▶ EXERCISE DETAILS: Out of the entries that follow, copy each line containing "lago".

╭──

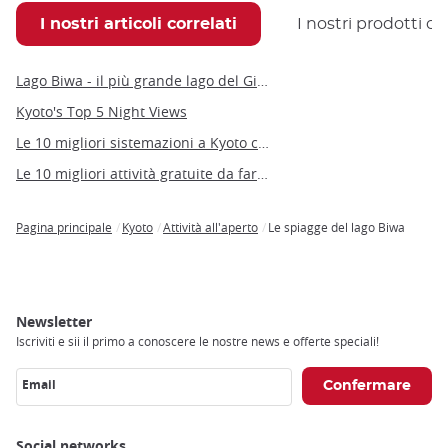
I nostri articoli correlati
I nostri prodotti co
Lago Biwa - il più grande lago del Giappone, nel cuore del Kansai
Kyoto's Top 5 Night Views
Le 10 migliori sistemazioni a Kyoto con bagno privato!
Le 10 migliori attività gratuite da fare a Kyoto
Pagina principale
Kyoto
Attività all'aperto
Le spiagge del lago Biwa
Breadcrumb
Newsletter
Iscriviti e sii il primo a conoscere le nostre news e offerte speciali!
Email
Social networks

╰──

▶ RESULT:
Lago Biwa - il più grande lago del Giappone, nel cuore del Kansai
Le spiagge del lago Biwa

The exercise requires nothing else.